Print version ISSN 0254-9212

Abstract

BEDOYA GARLAND, Eduardo; ARAMBURU, Carlos  and  LOPEZ DE ROMANA, Anel. Coca Cultivation in the Huallaga and VRAE: A Comparative Approach to Productive Systems and the Impact on Forests (1978-2003). Anthropologica [online]. 2023, vol.41, n.50, pp.139-166.  Epub July 08, 2023. ISSN 0254-9212.  http://dx.doi.org/10.18800/anthropologica.202301.006.

Drawing on two studies and surveys carried out in the Upper Huallaga in 1981 and the VRAE in 2001, both located in the upper Peruvian amazon basin, this paper seeks to describe and analyze the historical and economic conditions under which coca cultivation for illicit purposes expanded in both regions.

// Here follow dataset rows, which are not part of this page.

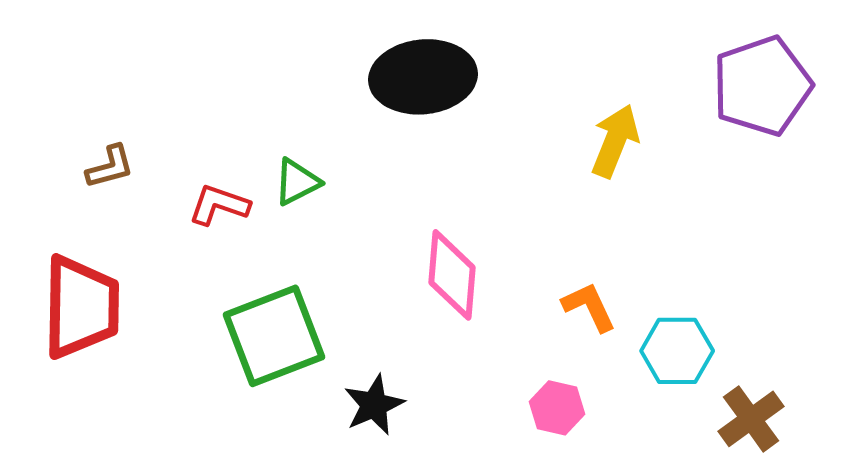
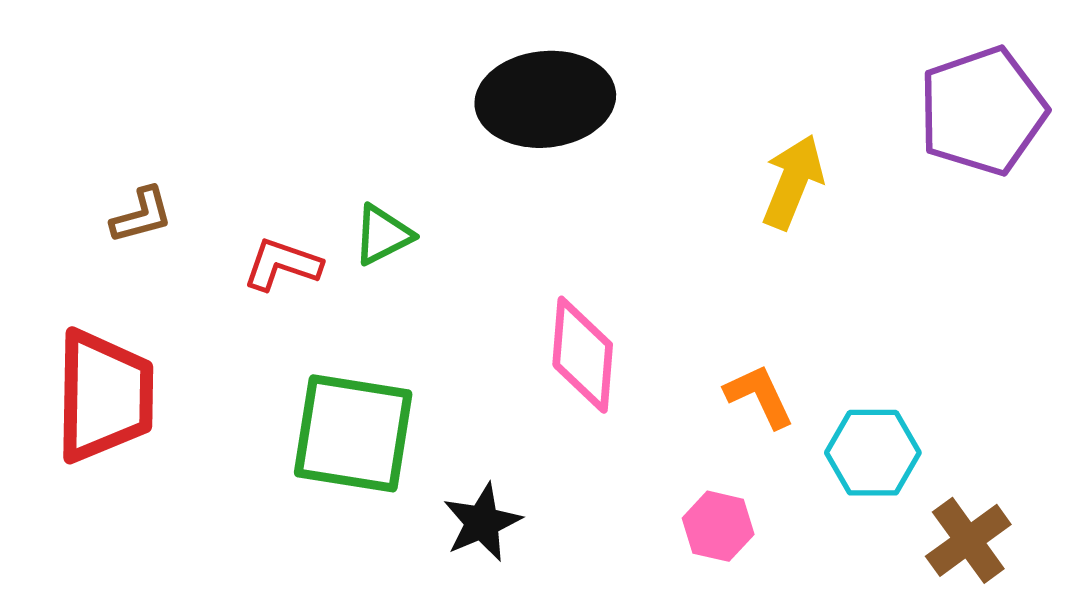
green square: (274, 336) -> (353, 433), turned 30

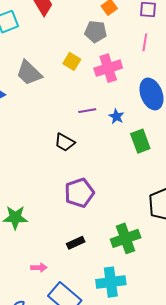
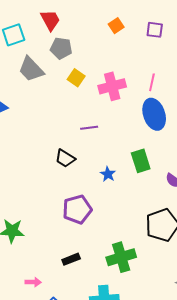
gray pentagon: (96, 32) -> (61, 48), moved
pink line: (145, 42) -> (152, 82), moved
gray trapezoid: (29, 73) -> (31, 69), moved
blue star: (116, 116) -> (108, 174), moved

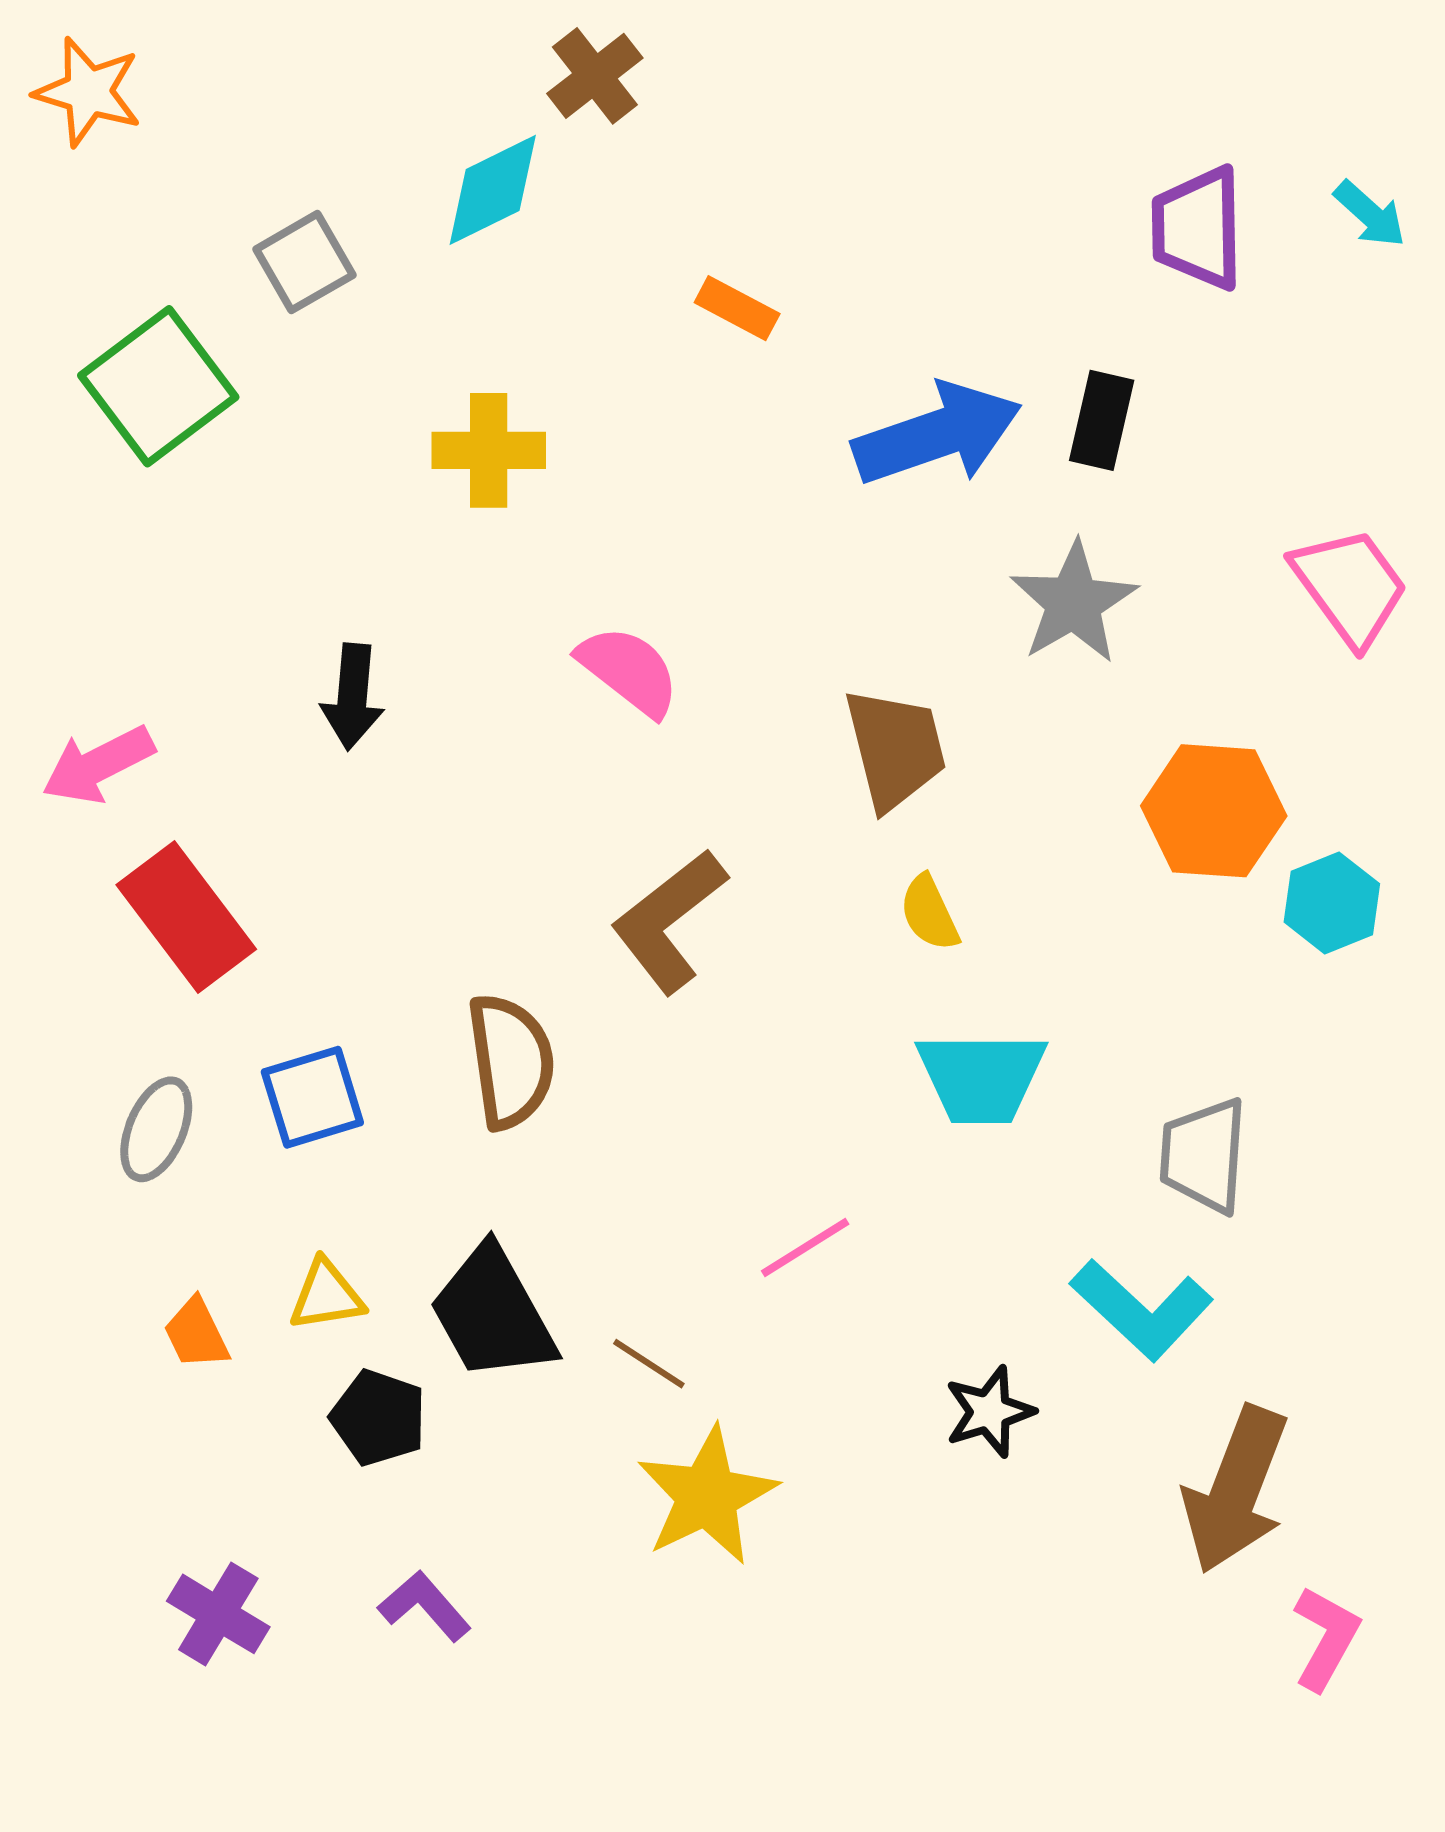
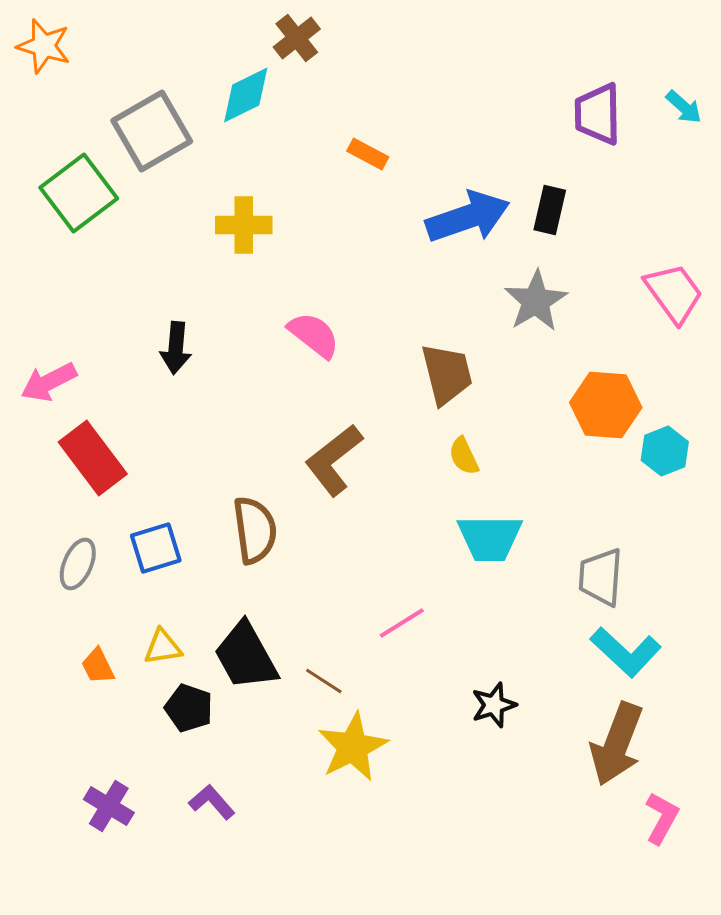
gray square: (304, 262) -> (152, 131), size x1.6
cyan L-shape: (1142, 1310) -> (626, 652), moved

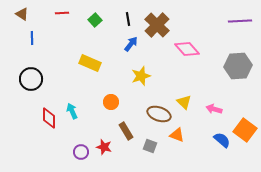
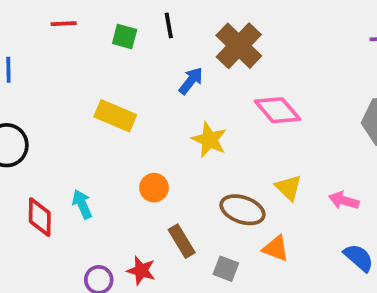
black line: (128, 19) -> (169, 25), moved
green square: (95, 20) -> (125, 36), turned -32
pink diamond: (187, 49) -> (278, 110), moved
yellow star: (141, 76) -> (209, 140), turned -30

In this sense, it describes how this history shaped an inefficient and destructive migratory agriculture. Although the periods analyzed in each case are different, with a difference of twenty years between one and the other, the information we have is sufficiently valuable to establish a useful and valuable comparison. These are the two Amazonian regions that had the largest extension of coca plantations at the national level during the study period. When coca expanded in the Upper Huallaga, there was already a much more intense social and economic history of articulation with the market and modernity than in the VRAE. That is, although the contexts and socio-environmental histories of each basin were quite different, the similarities in productive strategies remained significant. Coca, as a plantation or permanent crop planted in relatively small areas, did not eliminate the shifting agriculture practiced by most Andean settlers in the high jungle. From time to time, coca growers abandoned their plantations in the phase of decreasing yields, in search of new lands and fertile soils within their own properties or in more distant areas, reproducing the slash-and-burn method.

Keywords : Amazon basin; tropical colonization; shifting agriculture; coca; deforestation.